1.) I’m assuming input layer is equivalent to inputs to the model and output layer is equivalent to outputs of the model. Any reason for referring to it as a layer from a mental model perspective?
2.) Secondly, if z = wx + b and y = z, what is the benefit t calling out y = z if it’s functionally equivalent to the first equation? Why isn’t variable z good enough?
btw: already completed the assignment. I’m just asking these questions to help the learning gel.
The term “layer” is useful in neural networks, where you may have more activation units between the input and the output. It’s a simple term that helps describe the complexity of the model.
y does not equal z.
y is the known-correct label.
z is the prediction based on the model.
The goal is to minimize the difference between y and z, but you cannot presume the error is always going to be zero.

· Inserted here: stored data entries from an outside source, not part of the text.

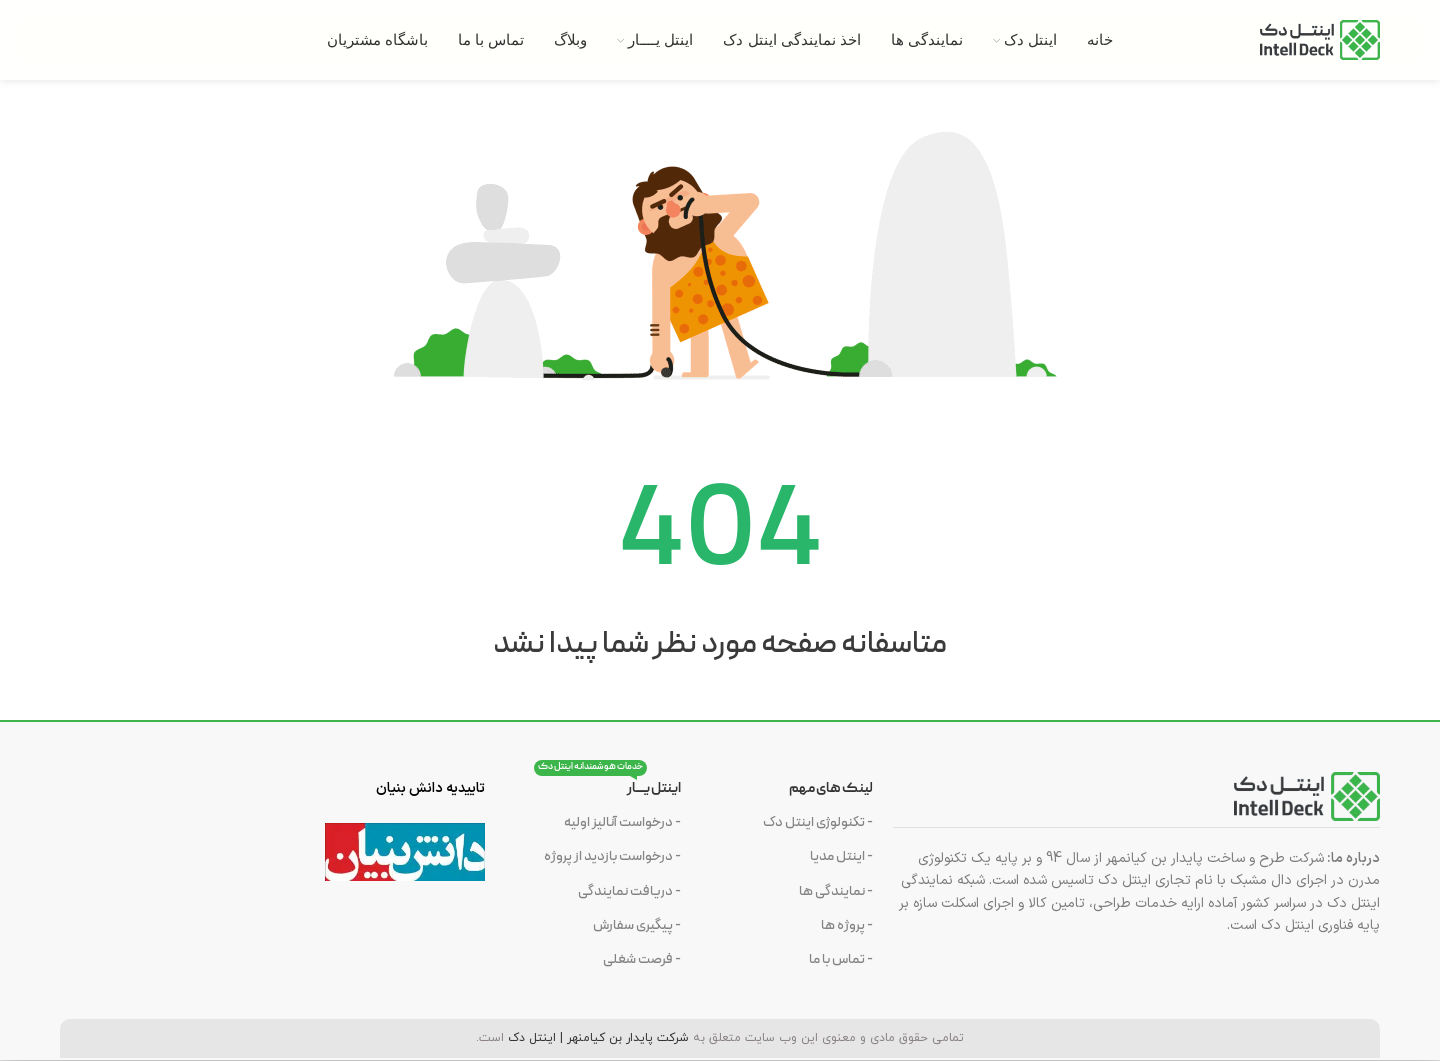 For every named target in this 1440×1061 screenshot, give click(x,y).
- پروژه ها (847, 925)
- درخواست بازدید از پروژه (612, 856)
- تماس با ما (841, 959)
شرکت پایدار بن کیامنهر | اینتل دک (598, 1038)
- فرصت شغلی (642, 959)
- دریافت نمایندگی (629, 891)
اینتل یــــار (607, 785)
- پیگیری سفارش (637, 925)
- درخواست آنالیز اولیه (622, 822)
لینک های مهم (831, 789)
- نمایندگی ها (836, 891)
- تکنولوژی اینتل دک (818, 822)
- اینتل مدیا (841, 856)
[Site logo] (1320, 39)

Also, I’m seeing in exercise 2, we are asked to specify the size of the input layer and output layer? What are we asking for in human terms? I’m assuming it’s equivalent to the dependent variables used to predict right for the input layer?
The size of the input layer is the number of features in each example in the data set.
The size of the output layer is the number of predictions being made. For linear regression (or for true/false classification), typically there is only one output (called ‘z’ or y_hat, depending on who wrote the exercise).
If you have multiple classes, then you might have more than one output. In that case the output with the highest value represents the predicted class.